_Work to complete_
Could you return every record below exactly as it stands, leaving out the pictures?

Document layout analysis data
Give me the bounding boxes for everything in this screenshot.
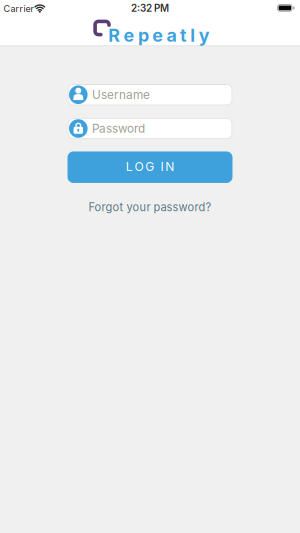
button[interactable]: Password (68, 118, 232, 139)
staticText: a (167, 24, 177, 46)
staticText: e (152, 24, 163, 46)
button[interactable]: Forgot your password? (88, 201, 212, 214)
staticText: R (108, 24, 120, 46)
button[interactable]: Username (68, 84, 232, 106)
staticText: l (190, 24, 195, 46)
staticText: Carrier (4, 3, 34, 14)
button[interactable]: L (68, 151, 232, 183)
staticText: p (138, 24, 149, 46)
staticText: I (160, 159, 164, 174)
textField[interactable]: Username (92, 88, 232, 102)
staticText: 2:32 PM (131, 2, 169, 14)
secureTextField[interactable]: Password (92, 121, 232, 136)
staticText: t (180, 24, 187, 46)
staticText: L (126, 159, 133, 174)
staticText: e (124, 24, 134, 46)
staticText: Forgot your password? (88, 201, 212, 214)
staticText: N (165, 159, 174, 174)
staticText: Password (92, 121, 145, 136)
staticText: G (145, 159, 154, 174)
staticText: O (134, 159, 144, 174)
staticText: Username (92, 88, 150, 102)
staticText: y (199, 24, 210, 46)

_Expected answer_
Give me the bounding boxes for everything in this screenshot.
button[interactable]: Password (68, 118, 232, 139)
staticText: a (167, 24, 177, 46)
staticText: e (152, 24, 163, 46)
button[interactable]: Forgot your password? (88, 201, 212, 214)
staticText: R (108, 24, 120, 46)
button[interactable]: Username (68, 84, 232, 106)
staticText: l (190, 24, 195, 46)
staticText: Carrier (4, 3, 34, 14)
button[interactable]: L (68, 151, 232, 183)
staticText: p (138, 24, 149, 46)
staticText: I (160, 159, 164, 174)
textField[interactable]: Username (92, 88, 232, 102)
staticText: 2:32 PM (131, 2, 169, 14)
secureTextField[interactable]: Password (92, 121, 232, 136)
staticText: t (180, 24, 187, 46)
staticText: L (126, 159, 133, 174)
staticText: e (124, 24, 134, 46)
staticText: Forgot your password? (88, 201, 212, 214)
staticText: N (165, 159, 174, 174)
staticText: Password (92, 121, 145, 136)
staticText: G (145, 159, 154, 174)
staticText: O (134, 159, 144, 174)
staticText: Username (92, 88, 150, 102)
staticText: y (199, 24, 210, 46)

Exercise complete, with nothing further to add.